Among the entries below, only the lines starting at the one with "Jogadores inscritos em" and ending at the one with "Campos (1015, 17)", both included, are to be printed exactly.

Start of ENTRIES SHOWN

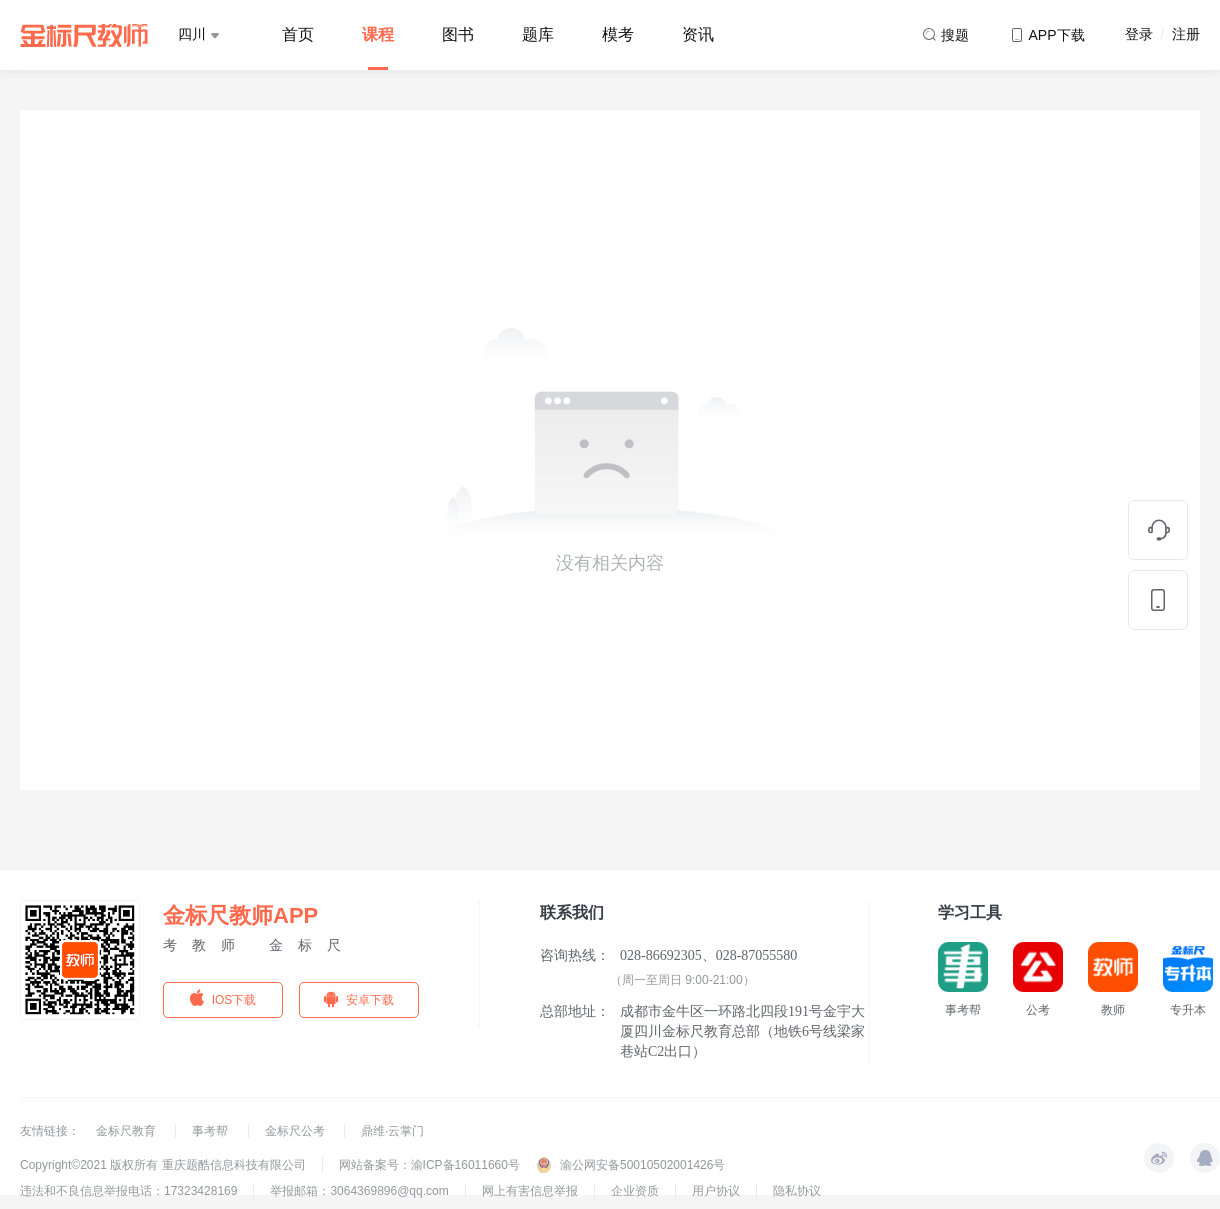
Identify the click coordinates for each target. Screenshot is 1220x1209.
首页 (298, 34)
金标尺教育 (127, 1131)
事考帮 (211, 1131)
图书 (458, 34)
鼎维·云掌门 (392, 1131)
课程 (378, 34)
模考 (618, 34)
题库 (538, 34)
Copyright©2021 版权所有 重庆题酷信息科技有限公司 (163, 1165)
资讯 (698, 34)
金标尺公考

End of ENTRIES SHOWN
Start of ENTRIES SHOWN

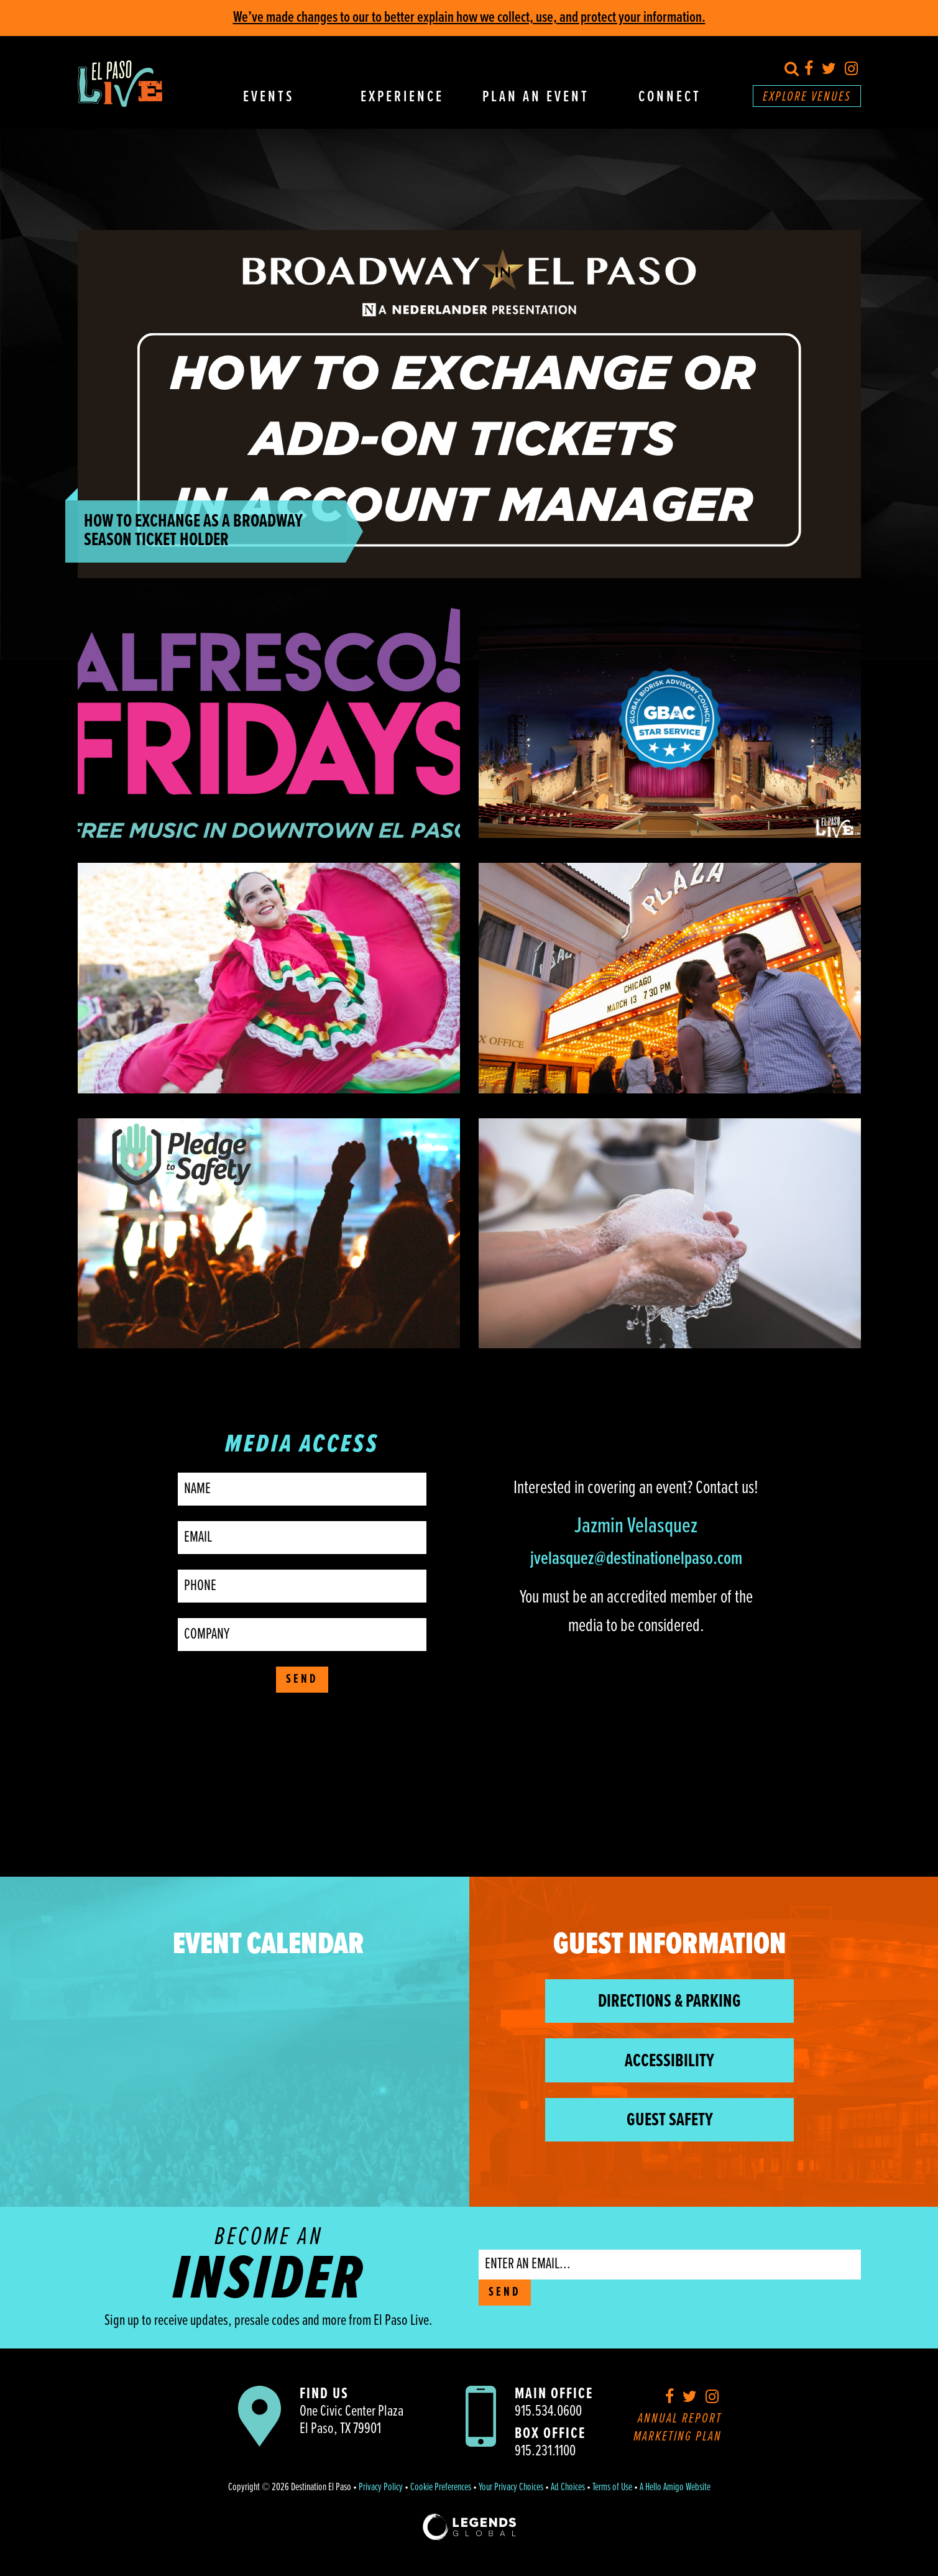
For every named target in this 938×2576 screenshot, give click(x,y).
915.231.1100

End of ENTRIES SHOWN
Start of ENTRIES SHOWN

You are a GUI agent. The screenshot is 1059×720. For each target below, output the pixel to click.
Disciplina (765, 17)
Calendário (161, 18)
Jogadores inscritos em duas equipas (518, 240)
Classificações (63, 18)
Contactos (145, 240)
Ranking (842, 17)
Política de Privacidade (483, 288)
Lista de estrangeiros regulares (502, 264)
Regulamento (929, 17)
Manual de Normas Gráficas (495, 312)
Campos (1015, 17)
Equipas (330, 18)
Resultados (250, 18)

End of ENTRIES SHOWN

> SOLUTION BELOW:
Jogadores inscritos em duas equipas (518, 240)
Classificações (63, 18)
Contactos (145, 240)
Ranking (842, 17)
Política de Privacidade (483, 288)
Lista de estrangeiros regulares (502, 264)
Regulamento (929, 17)
Manual de Normas Gráficas (495, 312)
Campos (1015, 17)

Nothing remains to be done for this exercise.